Music Production Today: A Golden Age in Creativity

Artists now have the option to record in a studio or a more casual location (via Wikimedia Commons)

Artists now have the option to record in a studio or a more casual location (via Wikimedia Commons)

Historically, it has been challenging for an artist to create music and grow an audience without the assistance of a record label. Luckily, the advent of the Internet and related digital innovations have made it significantly easier to release music for the public to hear. The Paw Print sat down with Johnny Ricotta ‘22, better known by his alias “Rico,” to discuss how these accessible technologies have allowed him to grow an online audience of listeners.

Computer-based programs called digital audio workstations (DAWs), such as ProTools, Garageband and Ableton Live, have simplified the process of music production. In particular, Apple’s free software, Garageband, has truly made music production accessible to anyone. The program includes powerful technologies such as MIDI instruments, which allow the user to use their own computer keyboard to simulate a wide variety of instruments. 

When asked about how Ricotta started out creating music, he said, “I used the most simple setup you could find. Garageband and a $50 Blue Snowball microphone. We all have to start somewhere.”

This technology is not only reserved for underground artists who do not create music in a studio. The creation of music in a more homey environment has also become popular among more mainstream artists. In fact, Billie Eilish’s Grammy-nominated album, When We All Fall Asleep, Where Do We Go?, was entirely created and produced in her brother’s bedroom. 

In a recent interview her brother stated, “I think she [Billie] recorded pretty much every vocal of the entire album sitting on my bed…which is kind of insane.”

In addition to music production becoming much cheaper and simpler, sharing and spreading music has never been easier. In the past, music had to be distributed by large record companies like Universal Music Group, Columbia Records, and Warner Music Group, which was near impossible to do without an agent. It was a costly endeavor that alienated the majority of new music writers. However, free online sharing platforms such as SoundCloud and YouTube have taken the headache out of distributing music, as millions of users use the services daily. In fact, SoundCloud and other similar music industry companies have opened the door to fame for many artists such as XXXTentacion, Lil Pump and Lil Nas X, changing the prior need for a record label to become an acclaimed artist.

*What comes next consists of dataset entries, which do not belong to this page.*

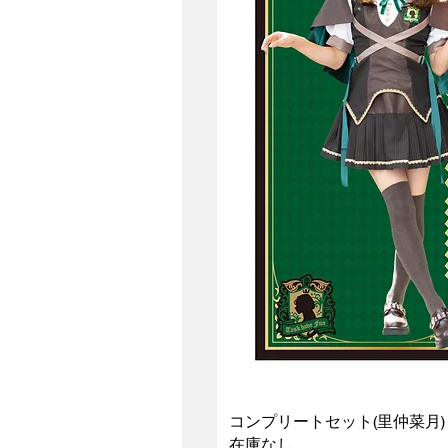
コンプリートセット(里仲菜月)
在庫なし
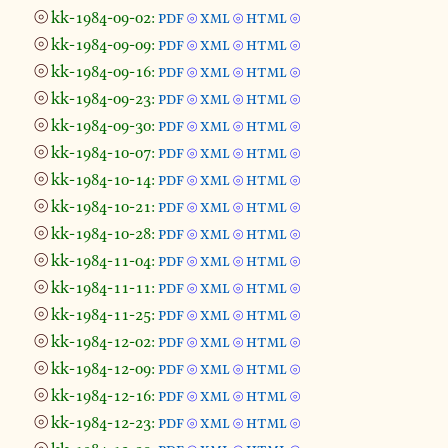
⦾
kk-1984-09-02:
pdf
xml
html
⦾
⦾
⦾
⦾
kk-1984-09-09:
pdf
xml
html
⦾
⦾
⦾
⦾
kk-1984-09-16:
pdf
xml
html
⦾
⦾
⦾
⦾
kk-1984-09-23:
pdf
xml
html
⦾
⦾
⦾
⦾
kk-1984-09-30:
pdf
xml
html
⦾
⦾
⦾
⦾
kk-1984-10-07:
pdf
xml
html
⦾
⦾
⦾
⦾
kk-1984-10-14:
pdf
xml
html
⦾
⦾
⦾
⦾
kk-1984-10-21:
pdf
xml
html
⦾
⦾
⦾
⦾
kk-1984-10-28:
pdf
xml
html
⦾
⦾
⦾
⦾
kk-1984-11-04:
pdf
xml
html
⦾
⦾
⦾
⦾
kk-1984-11-11:
pdf
xml
html
⦾
⦾
⦾
⦾
kk-1984-11-25:
pdf
xml
html
⦾
⦾
⦾
⦾
kk-1984-12-02:
pdf
xml
html
⦾
⦾
⦾
⦾
kk-1984-12-09:
pdf
xml
html
⦾
⦾
⦾
⦾
kk-1984-12-16:
pdf
xml
html
⦾
⦾
⦾
⦾
kk-1984-12-23:
pdf
xml
html
⦾
⦾
⦾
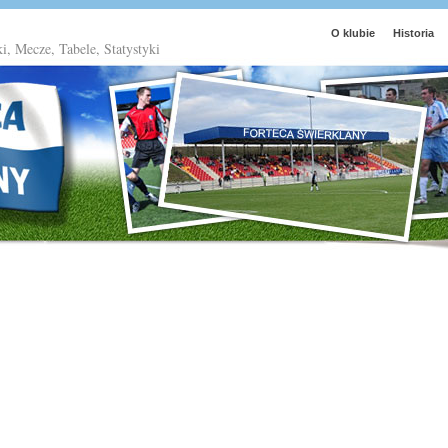
O klubie
Historia
ki, Mecze, Tabele, Statystyki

Ricotta started off distributing his music on SoundCloud and YouTube, but he now utilizes an online distribution service to release his music on more platforms, namely Spotify and Apple Music. While this service is not free, it charges a modest annual price of $19.99

Ricotta explained, “I previously used a service called TuneCore, which would charge $10.00 per single and $30.00 per album. It was such a great deal. Now I use DistroKid, which works better for me since I create much more music than before.”

Interacting and collaborating with other artists is a much more attainable process in the digital age. Through social media exposure or online forums dedicated to songwriting, collaborations can be arranged in mere minutes.

Ricotta said, “I started to find many of my collaborators like Kid Rohan through forums such as Smart Rapper or Instagram. Through these resources, I can network with other artists and producers, and I can get feedback on tracks I’m working on.”

While the music industry still holds record labels in high esteem, technological advancements are starting to level the playing field for any songwriter to make their mark on the world.